Recently VMware annouced that Cloud Foundation would support external storage connectivity, when I first heard this I thought to myself are VMware out of their minds? Amongst customers who I meet and talk to more or less on a daily basis, I also spoke to a lot of customers at VMworld about this but the stance or direction from VMware has not changed, if you want a truly Software Defined Data-Center then vSAN is the storage of choice.
So why have VMware decided to allow external storage in Cloud Foundation?
Many customers who are either about to start or have already started their journey to a Software Defined Data Center and/or Hybrid Cloud are still using existing assets that they wish to continue to sweat out, it may well be that their traditional storage is only a couple of years old and VMware are not expecting customers to simply throw out existing infrastructure that was either recently purchased or still being sweat out as that would be a tall ask right?
Customers also still have workloads that can’t simply be migrated to the full SDDC, they take some time to plan the migration, maybe there is a re-architecture of the workload that needs to be performed, or maybe there’s a specific need where a traditional storage array has to be used until any obstacles have been overcome, VMware recognises this hence the support for external storage in Cloud Foundation.
There are also specific use cases where Hyper Converged powered by vSAN isn’t an ideal fit, cold storage or archive storage is one of these, so supporting an array that can provide a suplemental storage architecture to meet these requirements is also a plus point.

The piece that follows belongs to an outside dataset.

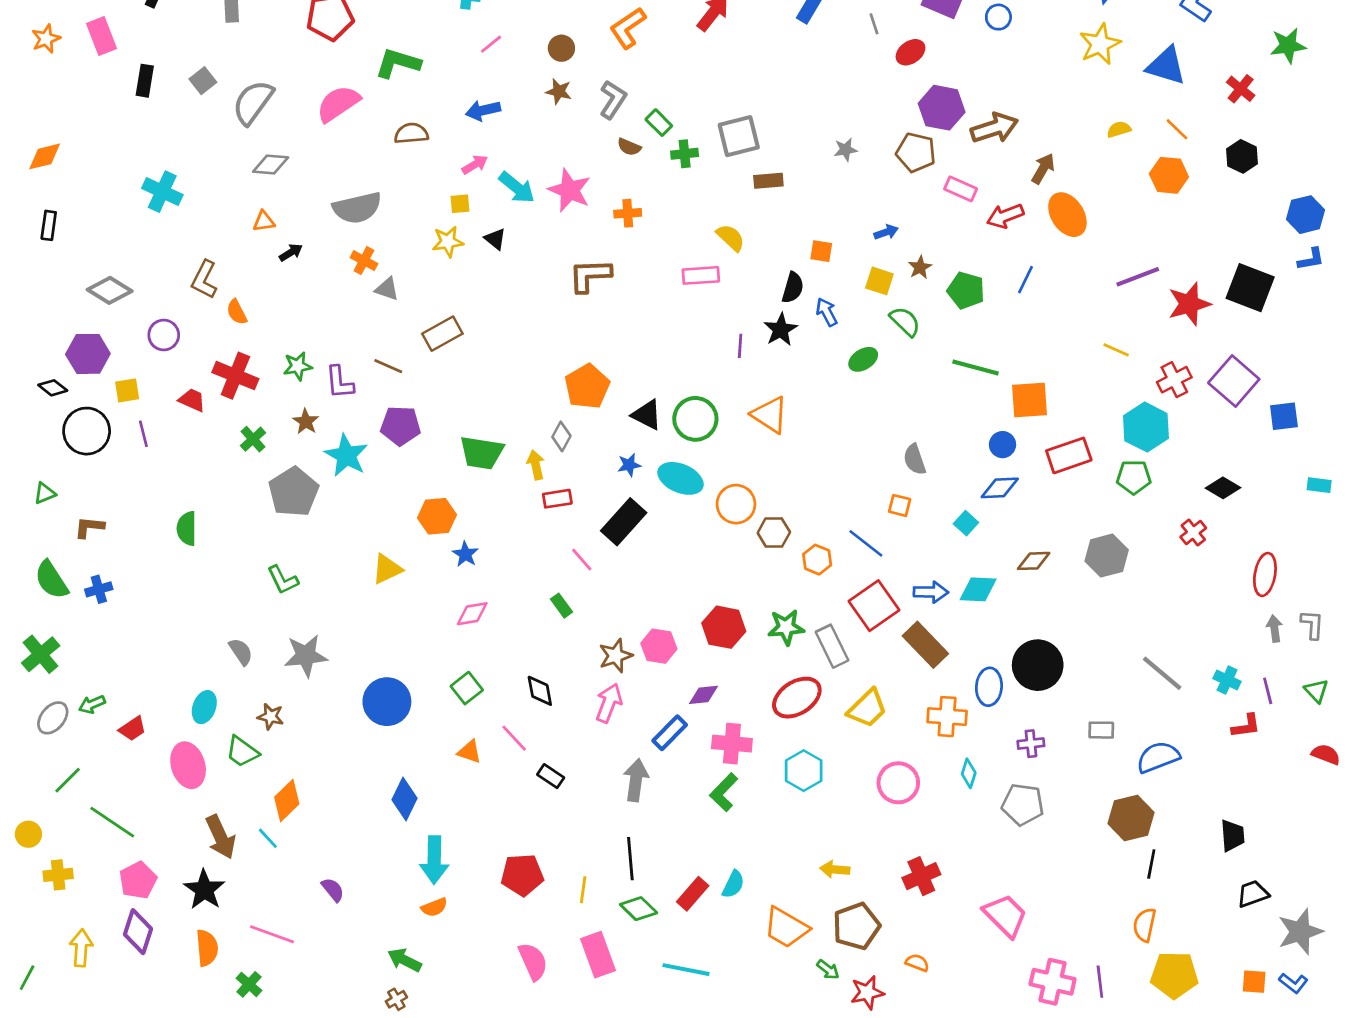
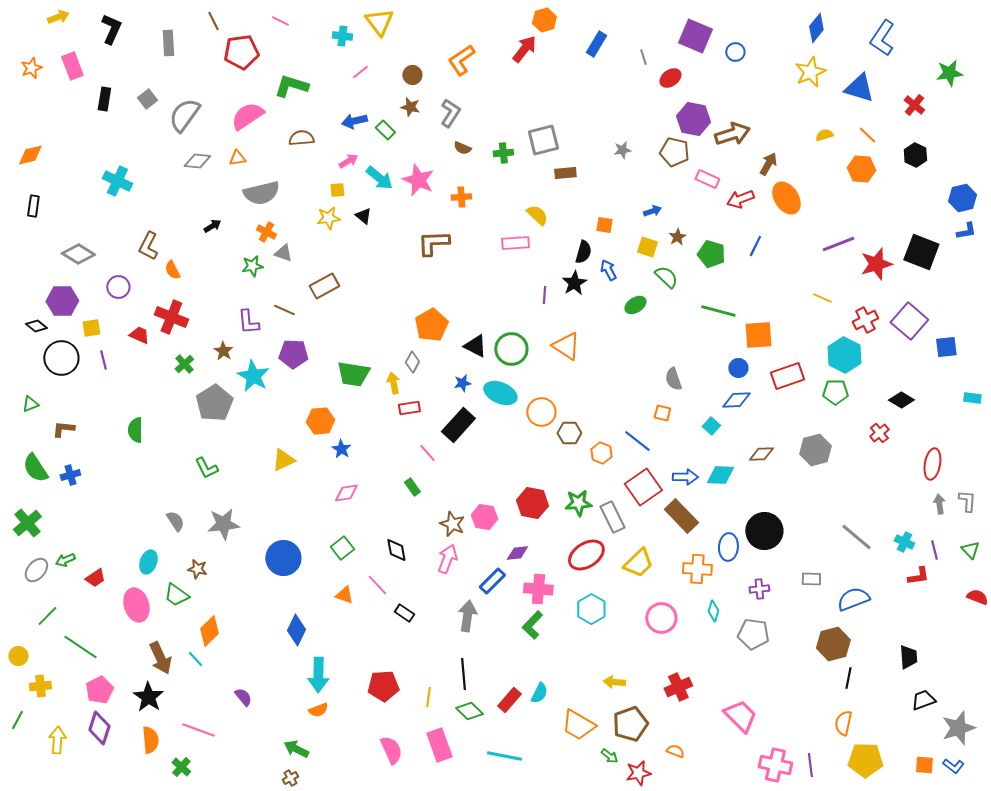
green rectangle: (659, 123) -> (385, 130), moved
orange triangle: (264, 221) -> (237, 158), moved
green star: (298, 366) -> (252, 266), moved
brown star: (616, 656) -> (452, 524), turned -30
green line: (27, 978) -> (17, 720), moved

Will I lose any functionality by leveraging traditional storage with Cloud Foundation? Simple answer is yes for the following reasons:
- No lifecycle management for external storage through SDDC Manager which means patching and updating of the storage is still a manual task.
- No single pane of glass management out of the box for external storage without installing third party plugins which in my experience have a tendancy to break other things.
- No automation of stretched cluster deployment on external storage, all the replication etc has to be configured manually.
- Day-2 operations such as Capacity Reporting, Health Check and Performance Monitoring are lost without installing any third party software for the external storage.
- Auto deployment of the storage during a Workload Domain deployment, all the external storage has to be prepared beforehand.
- Losing the true “Software Defined Storage” aspect and granular object control, currently external storage support for VVOLS is not there right now either.
Also remember that with Cloud Foundation, the Management Workload Domain has to run on vSAN, you can not use external storage for this.
So if you want a truly Software Defined Data Center with all the automation of deployment, all the nice built in features for day-2 operations then vSAN is the first choice of storage, if you have existing storage you wish to sweat out whilst you migrate to a full SDDC then that’s supported too, and yes you can have a vSAN cluster co-exist with external storage too, which makes migrations so much easier.
The other aspect to look at this is in a Hybrid Cloud or Multi Cloud strategy, Cloud Foundation is all about providing a consistent infrastructure between your private and public clouds, so if your public cloud is using Cloud Foundation with vSAN then the logical choice is to have vSAN as your storage for your Cloud Foundation Private Cloud to have that consistent infrastructure for your workloads no matter where they may run.